• _What needs to be done_: Among the lines listed below, count those that include the string "County", and state only the count.
Records for this task: Begin
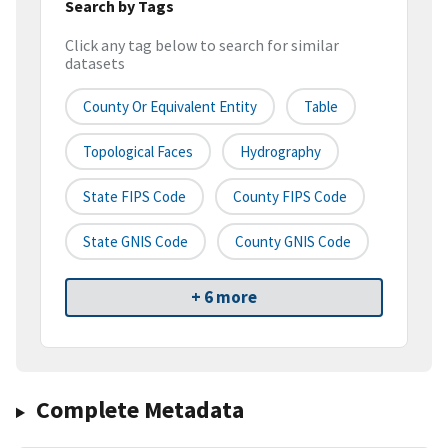
Search by Tags
Click any tag below to search for similar
datasets
County Or Equivalent Entity
Table
Topological Faces
Hydrography
State FIPS Code
County FIPS Code
State GNIS Code
County GNIS Code
+ 6 more
Complete Metadata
Records for this task: End
• _Your response_: 3